Comme l'immense majorité des observateurs, elle considère que le scrutin réserve peu de suspense. Vladimir Poutine est assuré d'être réélu, aucune opposition n'étant acceptée.
Le président russe est arrivé au pouvoir il y a 24 ans, soit plus que l'âge de Nadejda.
"Autour de moi, on est tous habitués à l'idée que tout est déjà décidé pour nous, on ne peut rien y faire", dit-elle, refusant de donner son nom de famille. "Tout est un peu faux."
"Le fait que je sois là ne changera rien", assure Nadejda.
Mais si elle n'était pas allée voter, elle aurait eu "des problèmes" avec son employeur, explique la jeune femme.
Un agent électoral l'escorte jusqu'à l'isoloir, lui expliquant comment voter avant de s'éloigner.
"J'ai choisi l'option évidente", affirme-t-elle à l'AFP, référence au président sortant.
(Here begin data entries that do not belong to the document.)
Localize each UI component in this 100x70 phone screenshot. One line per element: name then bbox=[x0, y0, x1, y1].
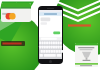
button[interactable] bbox=[68, 23, 93, 28]
button[interactable]: Home button bbox=[38, 6, 63, 64]
button[interactable] bbox=[75, 43, 98, 67]
button[interactable] bbox=[1, 3, 31, 22]
other: Home button bbox=[38, 59, 63, 64]
button[interactable] bbox=[1, 41, 25, 46]
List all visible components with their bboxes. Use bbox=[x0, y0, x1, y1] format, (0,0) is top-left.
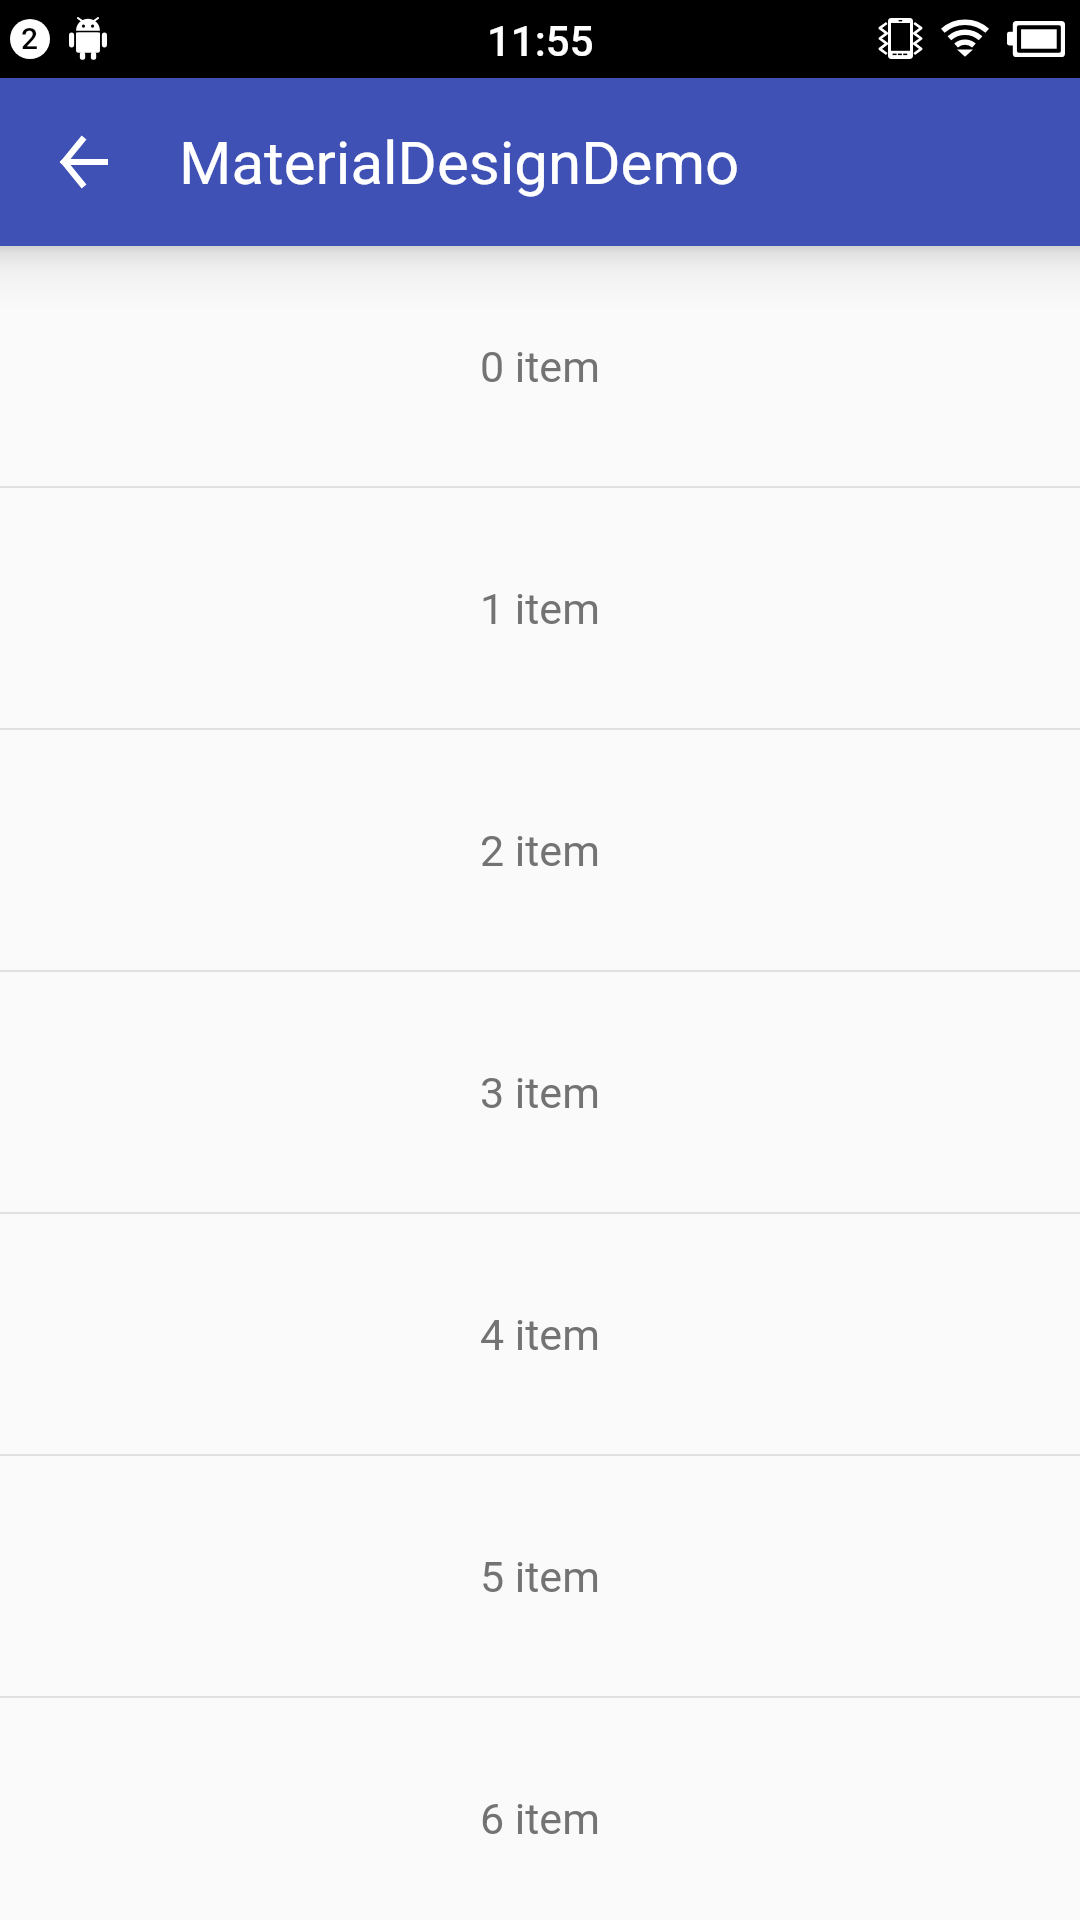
staticText: 5 item bbox=[480, 1552, 600, 1602]
button[interactable]: 4 item bbox=[0, 1214, 1080, 1456]
staticText: 2 bbox=[21, 21, 39, 56]
staticText: 4 item bbox=[480, 1310, 600, 1360]
staticText: 2 item bbox=[480, 826, 600, 876]
button[interactable]: 3 item bbox=[0, 972, 1080, 1214]
staticText: MaterialDesignDemo bbox=[179, 128, 740, 198]
button[interactable]: 6 item bbox=[0, 1698, 1080, 1920]
staticText: 6 item bbox=[480, 1794, 600, 1844]
button[interactable]: 5 item bbox=[0, 1456, 1080, 1698]
button[interactable]: 2 item bbox=[0, 730, 1080, 972]
staticText: 0 item bbox=[480, 342, 600, 392]
staticText: 1 item bbox=[480, 584, 600, 634]
staticText: 11:55 bbox=[487, 17, 594, 66]
button[interactable]: Navigate up bbox=[36, 114, 132, 210]
staticText: 3 item bbox=[480, 1068, 600, 1118]
button[interactable]: 1 item bbox=[0, 488, 1080, 730]
button[interactable]: 0 item bbox=[0, 246, 1080, 488]
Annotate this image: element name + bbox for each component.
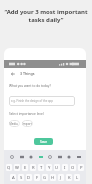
button[interactable]: A [10, 174, 16, 181]
button[interactable]: W [14, 164, 20, 171]
staticText: S [20, 175, 23, 181]
button[interactable]: Keyboard tool [9, 154, 14, 159]
staticText: Important [22, 122, 33, 126]
button[interactable]: O [70, 164, 76, 171]
button[interactable]: E [22, 164, 28, 171]
button[interactable]: L [74, 174, 80, 181]
button[interactable]: Medium [9, 120, 20, 127]
button[interactable]: Keyboard tool [66, 154, 71, 159]
button[interactable]: Save [34, 138, 53, 145]
staticText: T [40, 165, 43, 171]
staticText: 3 Things [20, 71, 35, 76]
button[interactable]: R [30, 164, 36, 171]
staticText: Q [7, 165, 11, 171]
button[interactable]: Keyboard tool [47, 154, 52, 159]
button[interactable]: U [54, 164, 60, 171]
staticText: “Add your 3 most important tasks daily” [4, 8, 88, 24]
staticText: P [80, 165, 83, 171]
button[interactable]: Back [9, 70, 16, 77]
button[interactable]: Q [6, 164, 12, 171]
button[interactable]: G [42, 174, 48, 181]
button[interactable]: Keyboard tool [28, 154, 33, 159]
staticText: H [51, 175, 55, 181]
button[interactable]: J [58, 174, 64, 181]
button[interactable]: Keyboard tool [38, 154, 43, 159]
button[interactable]: Important [22, 120, 33, 127]
button[interactable]: P [78, 164, 84, 171]
staticText: K [68, 175, 71, 181]
button[interactable]: Y [46, 164, 52, 171]
staticText: O [71, 165, 75, 171]
button[interactable]: S [18, 174, 24, 181]
staticText: A [12, 175, 15, 181]
staticText: G [43, 175, 47, 181]
staticText: E [24, 165, 27, 171]
button[interactable]: F [34, 174, 40, 181]
button[interactable]: I [62, 164, 68, 171]
staticText: R [32, 165, 35, 171]
staticText: Medium [9, 122, 20, 126]
staticText: What you want to do today? [9, 84, 51, 88]
button[interactable]: H [50, 174, 56, 181]
button[interactable]: D [26, 174, 32, 181]
staticText: Save [40, 140, 47, 144]
staticText: L [76, 175, 79, 181]
button[interactable]: Keyboard tool [19, 154, 24, 159]
staticText: I [64, 165, 66, 171]
staticText: D [27, 175, 31, 181]
staticText: Y [48, 165, 51, 171]
staticText: W [15, 165, 19, 171]
staticText: J [60, 175, 62, 181]
button[interactable]: T [38, 164, 44, 171]
button[interactable]: Keyboard tool [76, 154, 81, 159]
staticText: e.g. Finish the design of the app [11, 99, 53, 103]
staticText: F [36, 175, 39, 181]
button[interactable]: e.g. Finish the design of the app [9, 96, 75, 106]
staticText: Select importance level [9, 112, 44, 116]
button[interactable]: K [66, 174, 72, 181]
staticText: U [55, 165, 59, 171]
button[interactable]: Keyboard tool [57, 154, 62, 159]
Trois autres candidats ont été autorisés à participer au scrutin, aucun ne s'opposant frontalement à la politique du Kremlin, à l'offensive en Ukraine ou à la répression contre toute voix dissidente.
Nadejda préfère de toute façon ne pas trop s'investir dans la politique. "Quand je commence à m'y intéresser, je ne me sens pas très bien", se justifie-t-elle, se disant "très affectée par tout ce qui se passe".
- Plans "grandioses" -
A peine lancée, l'élection présidentielle a vu sa crédibilité remise en question à l'étranger, de Washington à Bruxelles. Moscou, qui réfute ces critiques, dit avoir accrédité 300.000 observateurs.
Parmi eux, Faïzrakhman Kassenov, conseiller de l'ambassade du Kazakhstan, un pays allié de la Russie, assure n'avoir observé aucune violation.
Lui aussi se projette déjà vers la suite, en déclarant que le scrutin marque le début d'un "nouveau cycle politique", Vladimir Poutine ayant établi des plans "grandioses" pour la Russie.
Le premier jour de l'élection a été émaillé de dégradations dans des bureaux de vote, des actes dont les mobiles restent à éclaircir.
Mais dans celui de Mechtchanski, aux murs bleus, tout était calme à la mi-journée.
Alexandra Savina, 78 ans, se dit "heureuse d'être toujours en vie pour voir (Vladimir Poutine) réélu".
"Tout ce qu'il dit, il le fait", affirme cette grande amatrice des chaînes d'information russes, sur lesquelles le président est omniprésent.
Pour Alexandra Savina, l'Occident essaie "d'affaiblir la Russie". L'électrice se dit déçue des propos du président français Emmanuel Macron, qui a réaffirmé la veille son soutien à l'Ukraine.
- "La victoire" -
Lioudmila, croisée un peu plus tôt dans l'école n°1500 de Moscou, affirme elle aussi vouloir "la victoire" de son pays sur l'Ukraine. Le conflit dure depuis plus de deux ans, sans perspective de fin.
Selon elle, la solution passe par Vladimir Poutine.
"C'est important (de voter), pour la vie de mes enfants, de mes petits-enfants, pour le futur de la Russie", fait-elle valoir.
Natan, 72 ans, fait lui l'éloge de la "stabilité".
Dehors, devant le bâtiment scolaire jaune et blanc, cet ouvrier du bâtiment à la retraite de 72 ans dit vouloir l'"augmentation des emplois", mais aussi qu'il n'y ait "aucune guerre".
Natan parle d'un "un avenir radieux" que, selon lui, Vladimir Poutine peut offrir.
- "Que tout aille bien" -
La Russie est pourtant sous sanctions internationales et toute l'économie est tournée vers l'effort militaire.
Les difficultés restent nombreuses, entre inflation, pénuries sur le marché du travail et des problèmes démographiques considérables encore aggravés par l'exil de centaines de milliers de Russes et les combats en Ukraine.
"C'est la stabilité économique du pays qui m'importe", assure néanmoins Mikhaïl, un étudiant de 22 ans, en première année de master en agronomie.
"Nous souhaitons que tout aille bien dans tous les aspects de la vie: sociaux, économiques et commerciaux", dit le jeune homme. Sans révéler s'il a voté pour le maître du pays.